Buyer’s look forward to closing escrow (COE), because they have been told that after escrow closes they will receive the keys to their new home. Signing documents regarding the purchase of a home can be a little overwhelming for some and for others a white and black blur. For many clients simply signing their legal name after years and years of signing their “preferred” name is enough of a challenge, let alone reading and understanding all that they sign. With that in mind, I wanted to take a moment to explain some of the documents involved in the purchase of real estate.
The Escrow Officer’s Role.
Simply put, this is a third party that insures that the contractual obligations of the buyer and seller are documented as satisfied. They provide a neutral environment to sign documents and insure that the monies are dispersed according to the contractual directions. Many times, escrow agents are employees of a title company. In Santa Clara County, commonly the seller or listing agent chooses the escrow and/or title company that will be used for the transaction. However, it is actually the right of the buyer to designate. If you have a preference, please make sure you discuss it with your agent at the time you create the purchase contract.
The difference between a mortgage and a deed of trust.
In California, the deed of trust is utilized as a security device for real property. It is held by a third party (many times a title company- called the trustee) and has two simple functions. The first responsibility of the trustee in regards to the deed of trust is the reconveyance of the deed (ownership) from the trustee to the borrower once the note is paid off. The second job of the trustee is in regards to the foreclosure process if the borrower fails to pay. In essence, the trustee insures the contractual agreements between the beneficiary (lender) and the trustor (the borrower) are satisfied.

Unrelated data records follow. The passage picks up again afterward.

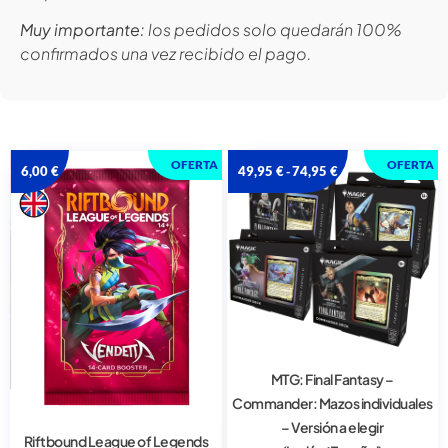
Muy importante:
los pedidos solo quedarán 100%
confirmados una vez recibido el pago.
OFERTA
OFERTA
6,00
€
49,95
€
74,95
€
-
MTG: Final Fantasy –
Commander: Mazos individuales
– Versión a elegir
Riftbound League of Legends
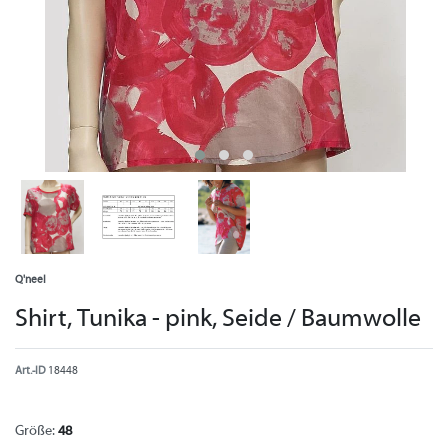
Q'neel
Shirt, Tunika - pink, Seide / Baumwolle
Art.-ID
18448
Größe:
48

The mortgage as the security device.
There is no third party in the set up. There is the lender and there is the borrower. In this situation the borrower is dependent on the lender to transfer title to the borrower once payment is received in full. The lender is dependent on the borrower paying off the debts as prescribed in the note or has the right to begin foreclosure proceedings. So even though we might refer to paying our “mortgage” each month, the more accurate description in California would be loan payment.
With a deed of trust, either the trustee or a hired agency by the trustee, will handle the foreclosure process.
It is the trustee that records the Notice of Default with the county where the property is located. If the borrower does not correct the default through payment, loan modification, or sale, the trustee moves toward foreclosure. This is why the public sale of a foreclosed home is called a trustee sale. This is the attempt of the trustee to retrieve the debt owed the lender. If the property does not sell, the property title (collateral for the loan) is turned over to the lender (beneficiary) and becomes part of the lender’s asset portfolio known as REO or Real Estate Owned. Then the lender will most likely list the home for sale to recover any debt that is possible.
The actual note itself.
This is your promise to pay the lender. This document details the terms of the note. It will indicate the annual percentage rate charged. It will indicate the number of years (period) payments are to be made and will include any changes in the loan interest rate if an adjustable rate mortgage (ARM) is involved. Most likely, an amortization table will be included in this document that outlines for each payment what amount will be applied to the principal (a portion of the actual amount borrowed) and how much will be applied to interest (based on the interest rate applied for that period). It will also indicate how much the borrower will have paid in total at the end of the note. The most scariest number of all!
The CC&Rs (Covenants, Conditions, and Restrictions).
These are the binding “rules” established for the property and it is very important that the home buyer understand these items completely. Do not scan these documents. Read them. Your agent should provide a copy prior to release of contingencies and it is important to take the time necessary to understand the details. Breaking the “rules” can result in fines and/or even reversion of the property back to original owner. Amazing, but true.
The preliminary title report.
Offered by the escrow agent prior to closing. Ask any questions about outstanding liens on the property. Title insurance is purchased by the seller in order to provide good title to the new owner. Title insurance is also purchased by the buyer for the lender to confirm clear title. Here is a great resource on title insurance policies.
Determining how the buyer hold title.
The professionals best to advise a client on how to hold title is an attorney or a tax professional. The escrow officer or the real estate agent will not be able to assist in this decision. There are tax and legal implications to how title is held and therefore this decision must be thought out carefully in consideration of the buyer’s estate. Here is an online resource to explain the different ways in which one can hold title to property in California.
This an overview of the process and depending on the type of property being purchased or the loan you will be utilizing to purchase the home, there can be additional documents that need your review and signature. Make sure that you are comfortable with every document that is presented. It is our job as professionals, to answer any questions you might have. Being informed appropriately for any document requiring signature is the best policy for this most important purchase. Ask your agent about any of these documents ahead of closing to be best prepared.